A Medical Marijuana Registry Should Protect Patient Privacy

Published: 
Friday, September 9, 2011

Washington remains the only medical marijuana state not to have a patient registry. Washington’s medical marijuana law also fails to provide patients any protection from arrest. Law enforcement resistance to providing arrest protection has been based in part on the absence of a state-run registry.

Lawmakers tried to remedy this situation in the 2011 legislative session by including a cutting-edge, privacy-protecting patient registry in SB 5073 (sponsored by Sen. Jeanne Kohl-Welles).  Participation in the registry would have been voluntary, not mandatory. Patients who participated would have received protection from arrest. The legislature passed the bill; unfortunately, a partial veto by Gov. Gregoire eliminated the registry provisions – and the arrest protection as a result. The governor was not concerned about the patient registry design itself, but the language happened to be in the same section of the bill as separate registry provisions dealing with the licensing of medical marijuana producers, processors, and dispensers. The governor worried that licensing and regulating the production and distribution of medical marijuana would put state employees at risk of arrest and prosecution under federal law (an outcome which has not happened in any of the states which have dispensaries). These fears resulted in her vetoing the entire section, including the patient registry. 

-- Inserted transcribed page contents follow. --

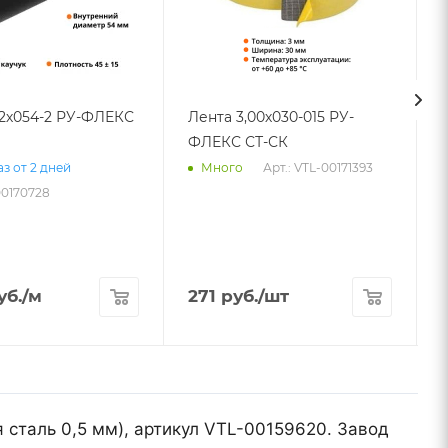
32х054-2 РУ-ФЛЕКС
Лента 3,00х030-015 РУ-
ФЛЕКС СТ-СК
Арт.: VTL-00171393
з от 2 дней
Много
00170728
уб.
/м
271
руб.
/шт
я сталь 0,5 мм), артикул VTL-00159620. Завод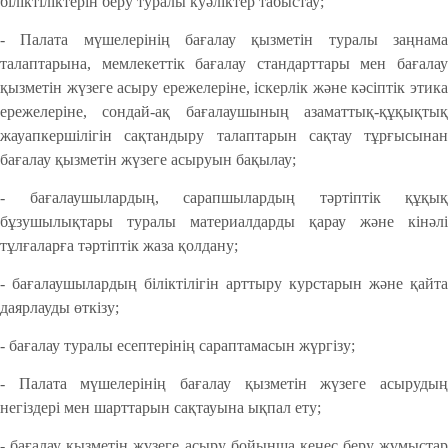
біліктіліктерін беру туралы куәліктер табыстау;
- Палата мүшелерінің бағалау қызметін туралы заңнама
талаптарына, мемлекеттік бағалау стандарттары мен бағалау
қызметін жүзеге асыру ережелеріне, іскерлік және кәсіптік этика
ережелеріне, сондай-ақ бағалаушының азаматтық-құқықтық
жауапкершілігін сақтандыру талаптарын сақтау тұрғысынан
бағалау қызметін жүзеге асыруын бақылау;
- бағалаушылардың, сарапшылардың тәртіптік құқық
бұзушылықтары туралы материалдарды қарау және кінәлі
тұлғаларға тәртіптік жаза қолдану;
- бағалаушылардың біліктілігін арттыру курстарын және қайта
даярлауды өткізу;
- бағалау туралы есептерінің сараптамасын жүргізу;
- Палата мүшелерінің бағалау қызметін жүзеге асырудың
негіздері мен шарттарын сақтауына ықпал ету;
- бағалау қызметін жүзеге асыру бойынша кеңес беру жұмыстар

Legislators may try again in 2012. If they do, they should build upon the multi-disciplinary collaboration among technology experts, lawyers, and policy wonks that led to a framework for creating the first medical marijuana registry designed with patient privacy foremost in mind.

The biggest reason a privacy-protecting medical marijuana patient registry is needed is the continued federal prohibition of marijuana. Federal agents have twice subpoenaed registry records: in Oregon in 2007 (the ACLU helped get the subpoena quashed) and more recently in Michigan (the records were ordered disclosed). In Hawaii, a state employee voluntarily turned over patient information to a newspaper reporter.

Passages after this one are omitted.